[Intel-gfx] [PATCH v6 3/7] drm/i915: introduce and use i915_gem_object_vmap_range()
Dave Gordon
david.s.gordon at intel.com
Tue Mar 1 13:13:29 UTC 2016
On 01/03/16 10:12, Tvrtko Ursulin wrote:
>
> On 29/02/16 21:16, Dave Gordon wrote:
>> From: Alex Dai <yu.dai at intel.com>
>>
>> There are several places inside driver where a GEM object is mapped
>> to kernel virtual space. The mapping may be done either for the whole
>> object or only a subset of it.
>>
>> This patch introduces a function i915_gem_object_vmap_range() to
>> implement the common functionality. The code itself is extracted and
>> adapted from that in vmap_batch(), but also replaces vmap_obj() and the
>> open-coded version in i915_gem_dmabuf_vmap().
>>
>> v2: use obj->pages->nents for iteration within i915_gem_object_vmap;
>> break when it finishes all desired pages. The caller must pass the
>> actual page count required. [Tvrtko Ursulin]
>>
>> v4: renamed to i915_gem_object_vmap_range() to make its function
>> clearer. [Dave Gordon]
>>
>> v5: use Chris Wilson's new drm_malloc_gfp() rather than kmalloc() or
>> drm_malloc_ab(). [Dave Gordon]
>>
>> v6: changed range checking to not use pages->nents. [Tvrtko Ursulin]
>> Use sg_nents_for_len() for range check instead. [Dave Gordon]

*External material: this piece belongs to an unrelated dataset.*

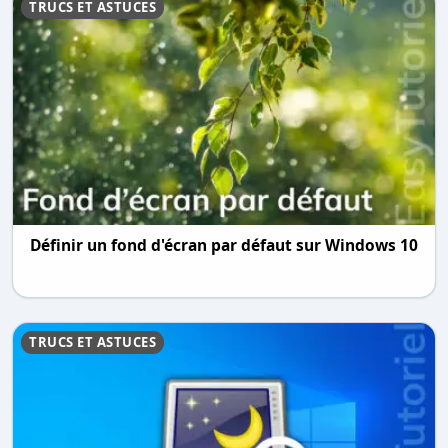
TRUCS ET ASTUCES
Définir un fond d'écran par défaut sur Windows 10
TRUCS ET ASTUCES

>> Pass range parameters in bytes rather than pages (both callers
>> were converting from bytes to pages anyway, so this reduces the
>> number of places where the conversion is done).
>>
>> With this change, we have only one vmap() in the whole driver :)
>>
>> Signed-off-by: Alex Dai <yu.dai at intel.com>
>> Signed-off-by: Dave Gordon <david.s.gordon at intel.com>
>> Cc: Tvrtko Ursulin <tvrtko.ursulin at intel.com>
>> Cc: Chris Wilson <chris at chris-wilson.co.uk>
>> ---
[snip]
>> +/**
>> + * i915_gem_object_vmap_range - map some or all of a GEM object into
>> kernel space
>> + * @obj: the GEM object to be mapped
>> + * @start: offset in bytes of the start of the range to be mapped
>> + * @len: length in bytes of the range to be mapped
>
> kbuild spotted this kerneldoc issue.
Ah yes, that parameter got renamed
>> + *
>> + * Map a given range of a GEM object into kernel virtual space. The
>> range will
>> + * be extended at both ends, if necessary, to span a whole number of
>> pages. The
>> + * caller must make sure the associated pages are gathered and pinned
>> before
>> + * calling this function, and is responsible for unmapping the
>> returned address
>> + * when it is no longer required.
>> + *
>> + * Returns the address at which the object has been mapped, or NULL
>> on failure.
>> + */
>> +void *i915_gem_object_vmap_range(struct drm_i915_gem_object *obj,
>> + unsigned long start,
>> + unsigned long nbytes)
>> +{
>> + struct scatterlist *sg = obj->pages->sgl;
>> + struct sg_page_iter sg_iter;
>> + struct page **pages;
>> + unsigned long first, npages, i;
>> + int nents;
>> + void *addr;
>> +
>> + /* Check requested range against underlying sg list */
>> + nents = sg_nents_for_len(sg, start + nbytes);
>> + if (nents < 0) {
>> + DRM_DEBUG_DRIVER("Invalid page count\n");
>> + return NULL;
>> + }
>
> I think this is needless overhead. The helper will iterate the whole sg
> chain while we know the size in obj->base.size and finding out the real
> nents is of little (no) use to the code below.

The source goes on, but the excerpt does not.